__TASK ITEM__. Below are the records; copy every line in them that holds the string "ensure".

[Opening RAW DATA section]

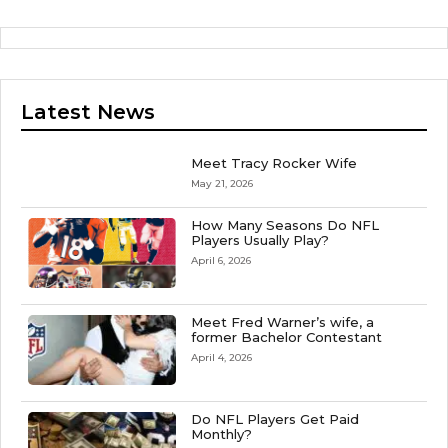
Latest News
Meet Tracy Rocker Wife
May 21, 2026
How Many Seasons Do NFL
Players Usually Play?
April 6, 2026
Meet Fred Warner’s wife, a
former Bachelor Contestant
April 4, 2026
Do NFL Players Get Paid
Monthly?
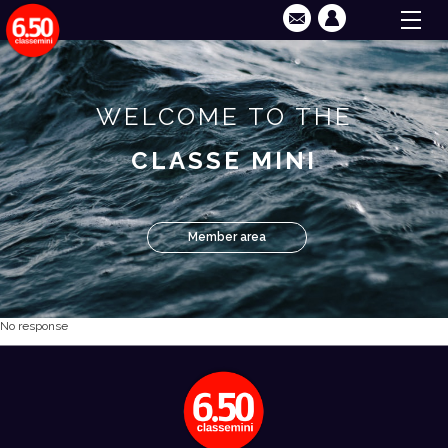
WELCOME TO THE
CLASSE MINI
Member area
No response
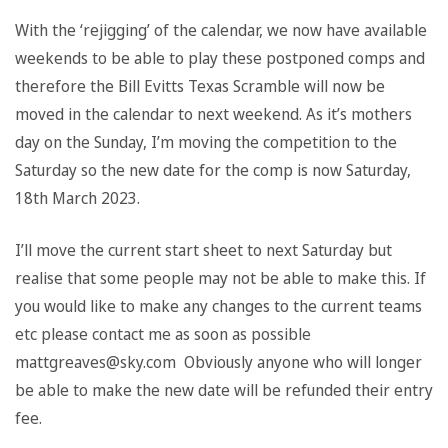
With the ‘rejigging’ of the calendar, we now have available
weekends to be able to play these postponed comps and
therefore the Bill Evitts Texas Scramble will now be
moved in the calendar to next weekend. As it’s mothers
day on the Sunday, I’m moving the competition to the
Saturday so the new date for the comp is now Saturday,
18th March 2023.
I’ll move the current start sheet to next Saturday but
realise that some people may not be able to make this. If
you would like to make any changes to the current teams
etc please contact me as soon as possible
mattgreaves@sky.com Obviously anyone who will longer
be able to make the new date will be refunded their entry
fee.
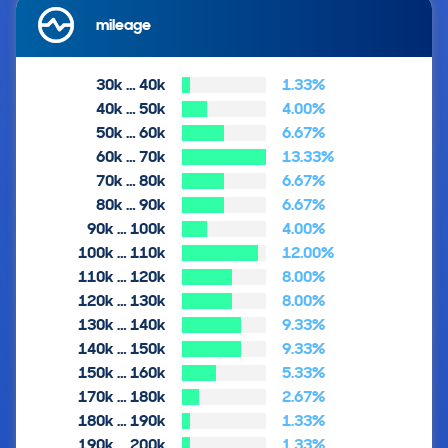
mileage
30k … 40k
1.33%
40k … 50k
4.00%
50k … 60k
6.67%
60k … 70k
13.33%
70k … 80k
6.67%
80k … 90k
6.67%
90k … 100k
4.00%
100k … 110k
12.00%
110k … 120k
8.00%
120k … 130k
8.00%
130k … 140k
9.33%
140k … 150k
9.33%
150k … 160k
5.33%
170k … 180k
2.67%
180k … 190k
1.33%
190k … 200k
1.33%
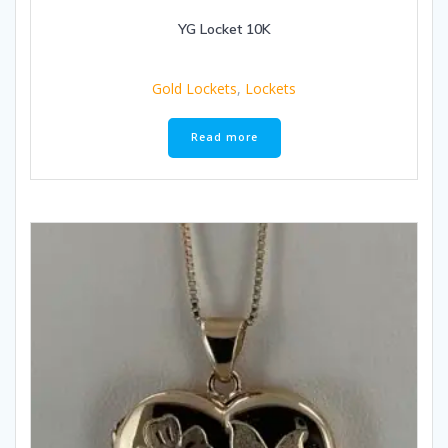
YG Locket 10K
Gold Lockets
,
Lockets
Read more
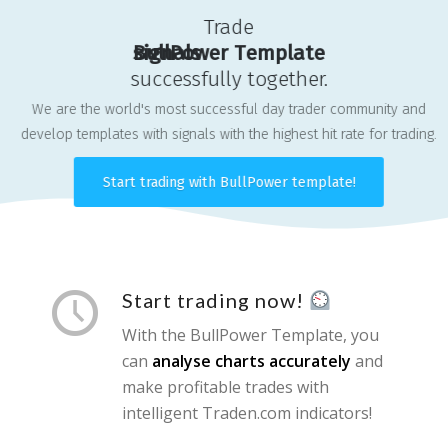
Trade
s
B
i
u
g
l
n
l
P
a
o
l
s
w
e
r
T
e
m
p
l
a
t
e
successfully together.
We are the world's most successful day trader community and
develop templates with signals with the highest hit rate for trading.
Start trading with BullPower template!
Start trading now!
With the BullPower Template, you
can
analyse charts accurately
and
make profitable trades with
intelligent Traden.com indicators!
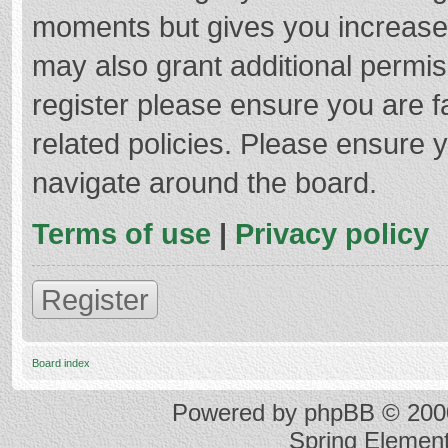
moments but gives you increased
may also grant additional permis
register please ensure you are f
related policies. Please ensure 
navigate around the board.
Terms of use
|
Privacy policy
Register
Board index
Powered by
phpBB
© 2000
Spring Elemen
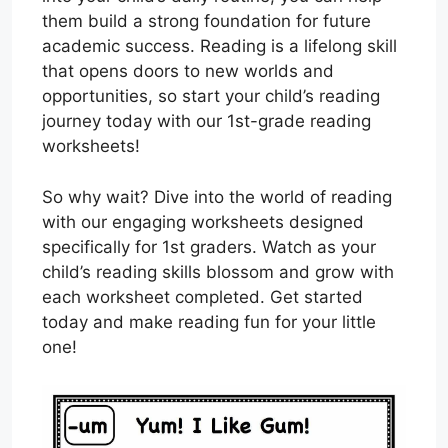
them build a strong foundation for future
academic success. Reading is a lifelong skill
that opens doors to new worlds and
opportunities, so start your child’s reading
journey today with our 1st-grade reading
worksheets!
So why wait? Dive into the world of reading
with our engaging worksheets designed
specifically for 1st graders. Watch as your
child’s reading skills blossom and grow with
each worksheet completed. Get started
today and make reading fun for your little
one!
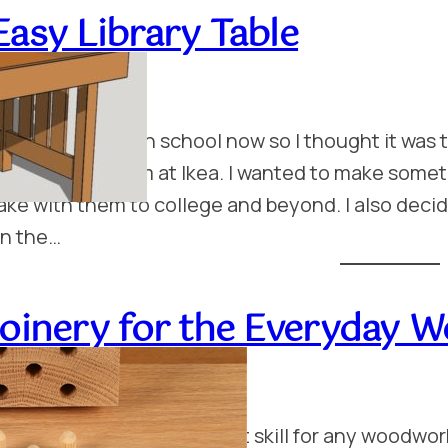
Easy Library Table
uly 13, 2014
y kids are in high school now so I thought it was
nes we got them at Ikea. I wanted to make someth
ake with them to college and beyond. I also decid
n the…
Joinery for the Everyday 
uly 13, 2014
robably the most important skill for any woodwork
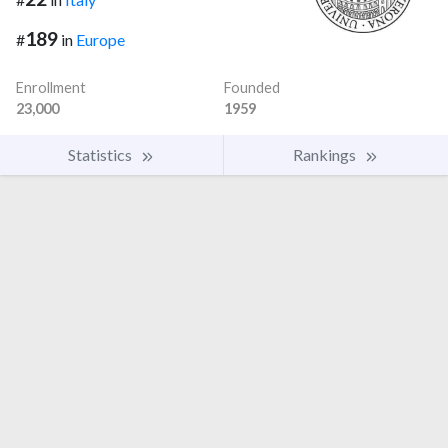
189
#
in
Europe
Enrollment
Founded
23,000
1959
Statistics
Rankings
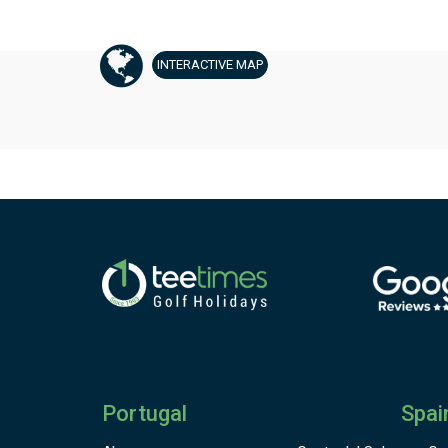
INTERACTIVE
MAP
Portugal
Spai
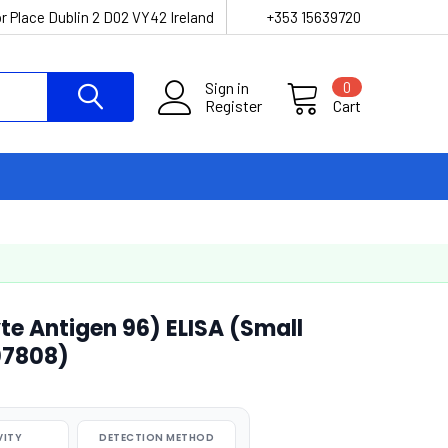
r Place Dublin 2 D02 VY42 Ireland
+353 15639720
Sign in
0
Register
Cart
 Antigen 96) ELISA (Small
07808)
VITY
DETECTION METHOD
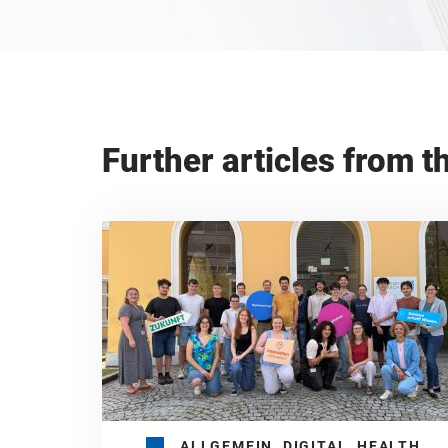
Further articles from t
ALLGEMEIN, DIGITAL, HEALTH,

[Closing RAW DATA section]

__TASK ANSWER__.
register please ensure you are f
related policies. Please ensure 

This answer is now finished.